WEFが新設した第4次産業革命センターのミッションは、急速な技術の発展によって生まれる新ビジネスや私たちの生活の向上をできるだけ早く実現しよう、そのために背後に抱えるリスクや障害を最小限に抑えようというものです。例えば、高度な自動運転の車が普及した場合には、便利になる一方で新たな課題も出てくるので、規制の在り方も変わってきます。自動車メーカー以外のプレイヤーも交通システムの一部に参加することで、企業、個人、公的機関の責任分界点も変わってくるかもしれません。もしかしたら青信号で進むという考え方がなくなるかもしれません。社会がひっくり返るほどの自動運転の技術がいつ確立するかは不明ですが、来るべき時に備えた議論は今から進める必要があります。特に、安全重視が基本となる公的機関の立場に立てば、新たな技術によって利便性がいかに向上しようとも、リスクが計りきれない場合にはブレーキを踏みがちになります。今ある世の中の常識や商慣習も変わるかもしれません。インターネットの倫理観などを考えても、新たな世界に老若男女皆が適応するためには時間もかかります。柔軟な規制対応ができるか否かは、利用者の知識や考え方の育成状況に関係しています。新センターでは、こうした技術の社会実装をソフトランディングさせ、社会全体の利益を最大限受けるために、必要な課題と解決策について議論していくことにしています。

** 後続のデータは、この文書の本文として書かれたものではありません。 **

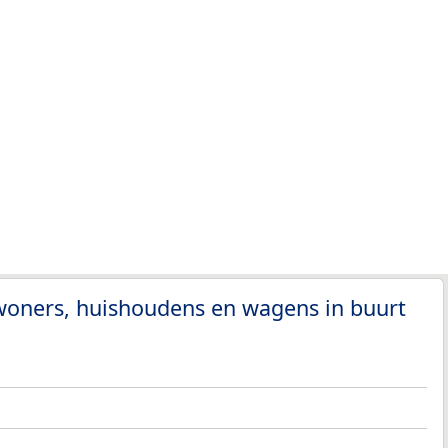
woners, huishoudens en wagens in buurt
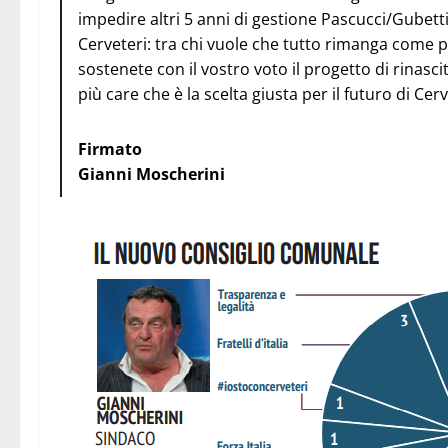
impedire altri 5 anni di gestione Pascucci/Gubett
Cerveteri: tra chi vuole che tutto rimanga come 
sostenete con il vostro voto il progetto di rinasc
più care che è la scelta giusta per il futuro di Cerv
Firmato
Gianni Moscherini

新センターで扱うテーマは、人工知能(AI)、IoT、国境を越えたデータ移動、民生用ドローン、自動運転、製造プロセス、Fintech、精密医療、海洋環境などです。今後、世界中から革新的な新興企業や有力企業、政府関係者、学者、NGO、技術者など約80名が勤務する環境を整備していく予定です。
新センターのアドバイザリーボードで委員長を務めるMarc Benioff(Salesforce社CEO)は、次のように言いました。「This global center will allow us to much better understand the impact we have on society and the positive role we can play」世界から集まった優秀な人達によってイノベーションがもたらされ、私たちの生活が変わり、その変わり方を円滑にするためにまた優秀な人達が集まる、そんなベイエリアで生活していることを、私たちは少し誇らしく思っても良いかもしれません。